Richard Bach wrote a little book called Illusions - The Adventures of a Reluctant Messiah. In that book he said something I've always thought was pretty profound. "We teach best, what we most need to learn." Never has that felt more true to me, than it has in the past year. Keep it in mind as I attempt to tell you the story this image represents to me. It's a deeply humbling thing to recognize in yourself, that you've been teaching best, what you most need to learn.
I have a dad who prays for me faithfully. I don't mean the little platitudes that smack vaguely of condescension. I mean the deep and heartfelt prayers of a warrior. When I was a teenager and my parents were newly divorced - he took me in. We lived in a tiny two bedroom apartment in California where I could hear the freeway traffic when I opened the windows. Even though we were parent and child, we really didn't know each other very well at the time. I was 16 and I still hadn't learned to see my father as a man separate from me... with his own journey, his own heartache and his own struggles completely apart from my own.
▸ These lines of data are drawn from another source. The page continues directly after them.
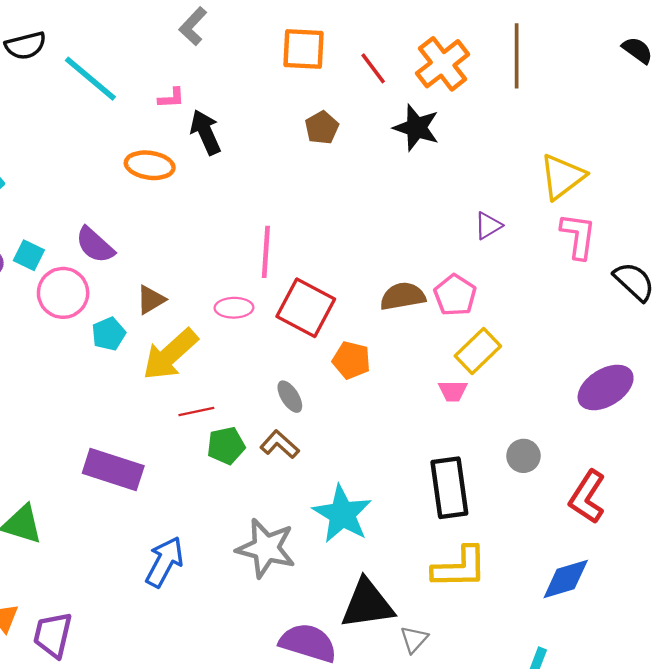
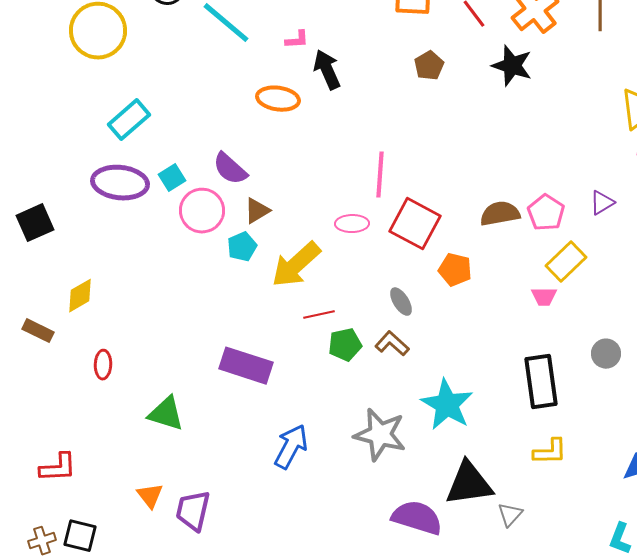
purple triangle: (488, 226) -> (602, 203), moved
cyan square: (29, 255) -> (172, 178), turned 32
brown triangle: (151, 300) -> (257, 211), moved
yellow L-shape: (460, 568) -> (550, 452), size x0.7

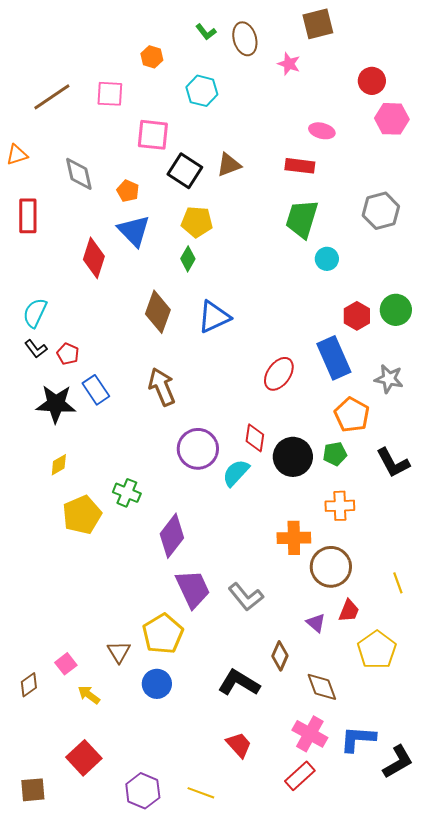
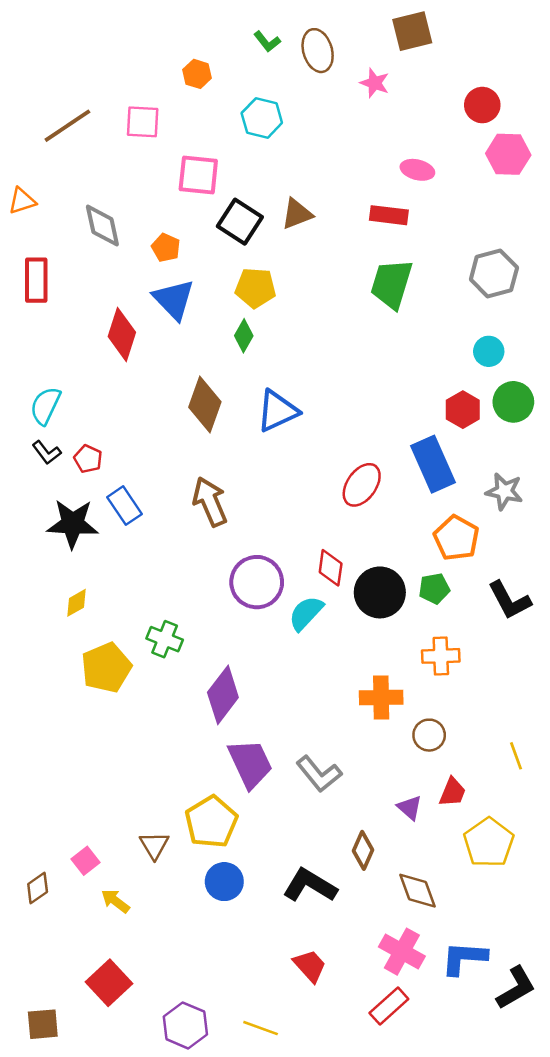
cyan circle: (327, 259) -> (489, 351), moved
brown circle: (331, 567) -> (429, 735), size x0.6
blue circle: (157, 684) -> (224, 882), moved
He had a walk in closet in his bedroom that didn't have any clothes in it. It was instead full of instruments, stereo equipment, a microphone and a very well worn bible. It became his prayer closet, his own personal war room where he would go to do battle in the spirit when he had no idea how to deal with it in the physical. I would lay awake at night and listen to the sounds of singing, guitar, traffic and sometimes... weeping. He took the things that hurt him to the God who restored his heart at a time when it was broken in ways no man could ever fix. These are the experiences that have shaped the depths of who I am. He is the one I turn to when I have exhausted my own prayers, when wisdom eludes me, and when hurt engulfs my own heart, the way it did his.
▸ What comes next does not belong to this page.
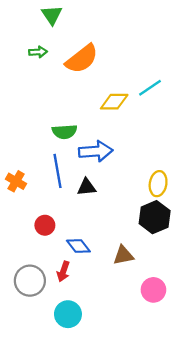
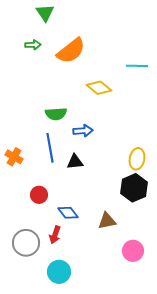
cyan line: (150, 88) -> (137, 66), moved, turned 35
yellow diamond: (114, 102) -> (99, 88), turned 40
blue arrow: (96, 151) -> (83, 131), size x0.7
In the wee hours of this morning, when I quit my tossing and turning and got up out of my bed, I read this:
"THE SEED OF OFFENSE
“Even so the tongue is a little member, and boasteth great things. Behold how great a matter a little fire kindleth” James 3:1-5
Nothing in life starts big: the same with offense. An offense always starts as a thought, and thoughts are seeds, that enter your mind. Seeds of offense are the beginning of developments of offense in our lives. But we have the ability to refuse the thought or uproot the seed before an offense is fully-grown in the garden of our hearts.
There are four basic ways those seeds get sown into us:
What others said to us (Prov. 15:1, Prov. 12:18)All some people ever heard in their lives were cutting and abrasive words. Sarcastic speeches that pierce like a sword. Sarcastic people can cut you to pieces with their tongue.
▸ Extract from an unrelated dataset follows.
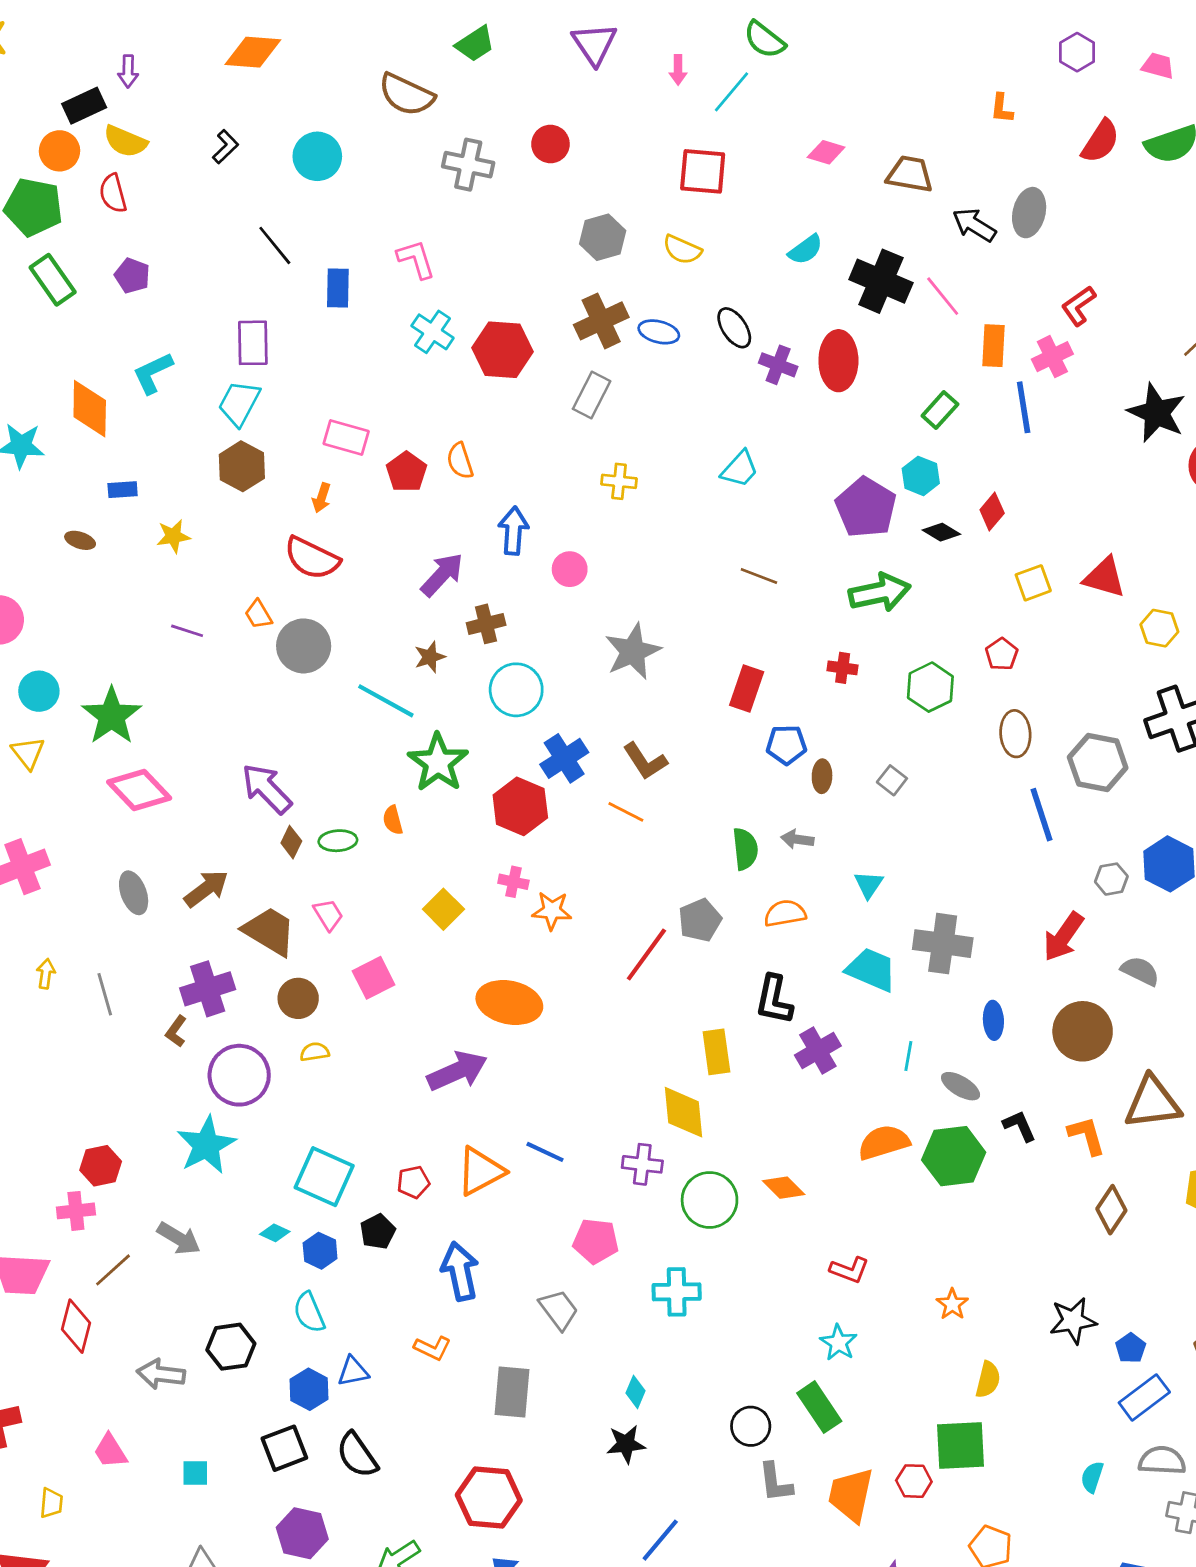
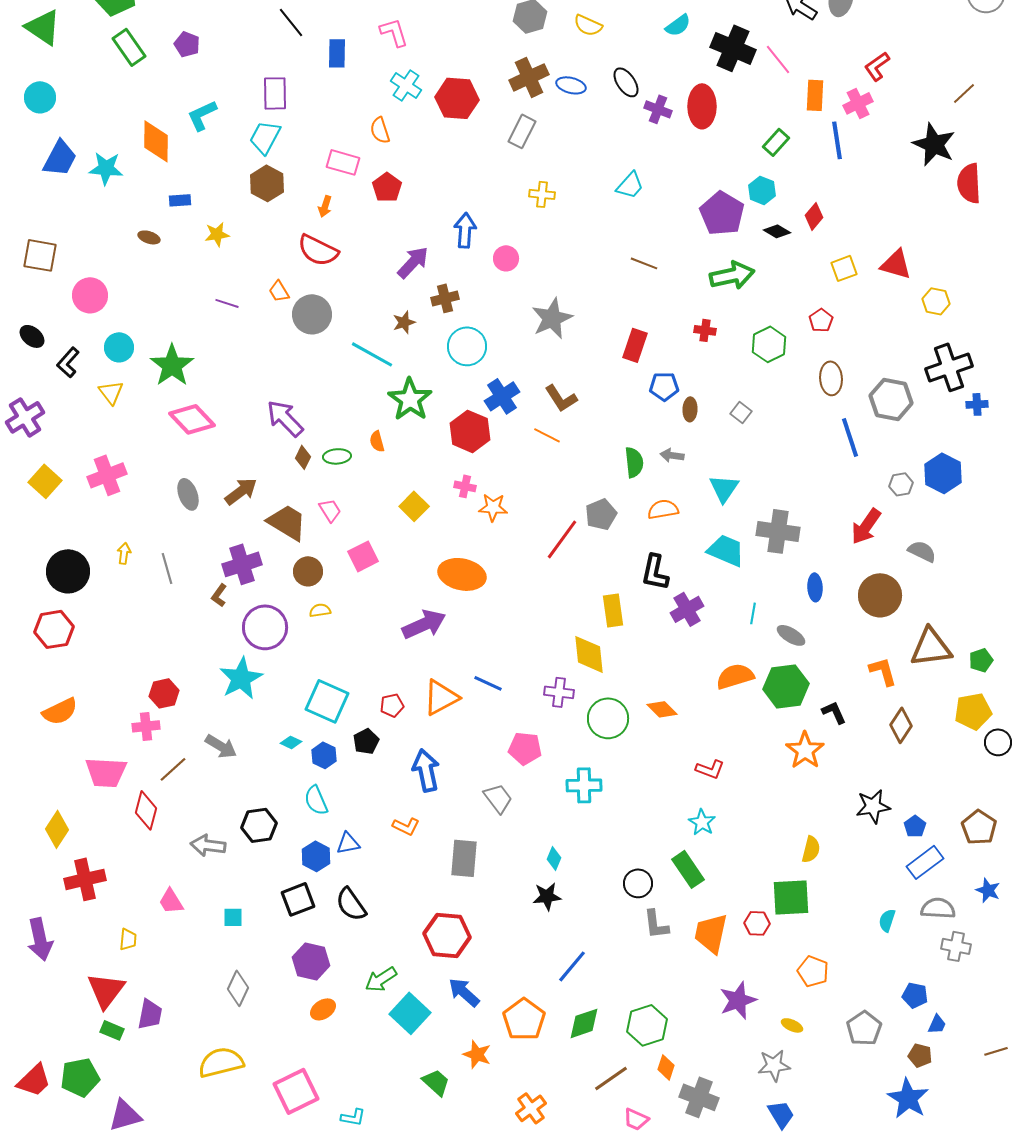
orange semicircle: (460, 461) -> (380, 130), moved
cyan triangle: (869, 885) -> (724, 488), size x1.4
black L-shape: (1019, 1126) -> (834, 712), moved
orange star: (952, 1304) -> (805, 750), moved, size x1.6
What others did not say to us (Proverbs 25:11,15)You could be offended because you don’t feel appreciated. No one ever says thank you to you or compliments your effort.
What others did to us (negative actions and reactions) (Psalm 55:12-16)
What people didn’t do for us (favor or assistance we did not receive) (Proverbs 13:13)"
And this: "What you say and do shows whether you have been conquered by the spirit of offense or not. Have you ever been around people who constantly talk about their past and how badly they hurt? Perhaps they were in an abusive relationship, and have never been able to forgive that person who abused them. Such kinds of people are full of resentment. Even if you have the right to be offended because you are not the one who is in the wrong, don’t yield to the spirit of offense. You’ve got to learn to put a guard over your mouth. So that you are not taking that offense from one person to another."
And so it is, that a father prays, and a daughter recognizes that, of all the gifts in her life, this one is most precious of all. And that she is teaching what she herself... most needs to learn.
Psalm 51:10-12 Create in me a clean heart, oh God, and renew a right spirit within me. Cast me not away from Your Presence, oh Lord. Take not thy Holy Spirit from me. Restore unto me, the joy of your salvation. And renew a right spirit within me.